__AIM OF THE TASK__. Using the records below, repeat exactly the lines from the one holding "Den firehjulstrukne udgave" through the one holding "justerbart førersæde. Merprisen", both ends included, and no others.

++++ INFORMATION ++++

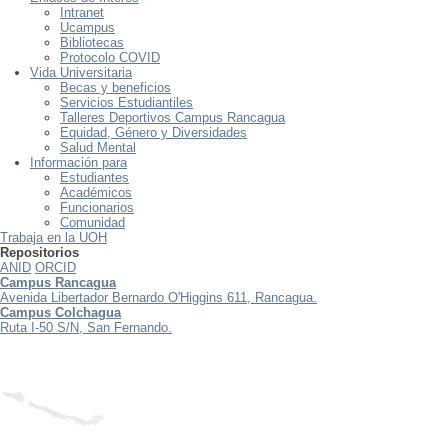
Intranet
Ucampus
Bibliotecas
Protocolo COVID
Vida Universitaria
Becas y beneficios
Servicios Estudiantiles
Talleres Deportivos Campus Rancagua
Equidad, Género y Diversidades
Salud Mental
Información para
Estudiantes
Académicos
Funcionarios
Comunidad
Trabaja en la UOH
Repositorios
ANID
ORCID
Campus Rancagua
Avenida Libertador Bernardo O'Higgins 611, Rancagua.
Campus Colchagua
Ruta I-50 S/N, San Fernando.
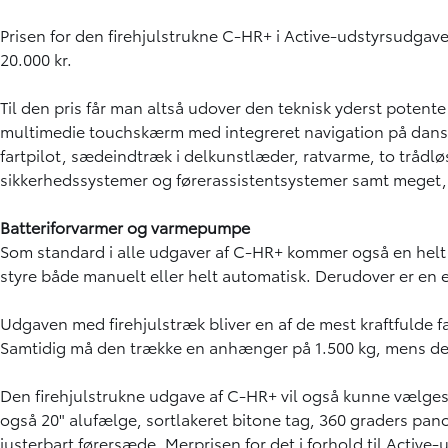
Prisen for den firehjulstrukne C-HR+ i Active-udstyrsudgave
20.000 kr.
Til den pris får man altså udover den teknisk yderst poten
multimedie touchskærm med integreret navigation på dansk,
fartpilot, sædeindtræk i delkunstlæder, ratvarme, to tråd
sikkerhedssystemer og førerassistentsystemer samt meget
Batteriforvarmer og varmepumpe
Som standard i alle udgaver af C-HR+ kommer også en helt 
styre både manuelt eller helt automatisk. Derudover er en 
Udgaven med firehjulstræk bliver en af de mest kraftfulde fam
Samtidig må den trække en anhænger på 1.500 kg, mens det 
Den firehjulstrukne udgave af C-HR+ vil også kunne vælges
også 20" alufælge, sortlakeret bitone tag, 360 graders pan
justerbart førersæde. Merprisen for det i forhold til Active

++++
++++ INFORMATION ++++

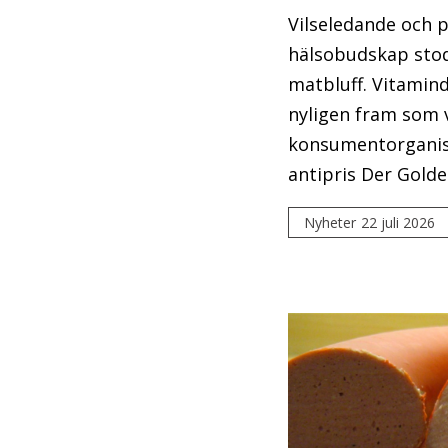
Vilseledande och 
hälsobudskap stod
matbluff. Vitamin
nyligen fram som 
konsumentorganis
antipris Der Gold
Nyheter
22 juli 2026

++++
++++ INFORMATION ++++

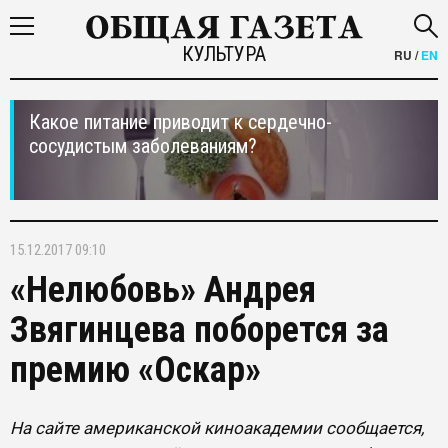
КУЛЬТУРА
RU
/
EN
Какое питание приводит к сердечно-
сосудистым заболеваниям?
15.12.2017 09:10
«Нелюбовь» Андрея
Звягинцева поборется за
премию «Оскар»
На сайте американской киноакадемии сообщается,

++++

__EXERCISE OUTPUT__.
Den firehjulstrukne udgave af C-HR+ vil også kunne vælges
også 20" alufælge, sortlakeret bitone tag, 360 graders pan
justerbart førersæde. Merprisen for det i forhold til Active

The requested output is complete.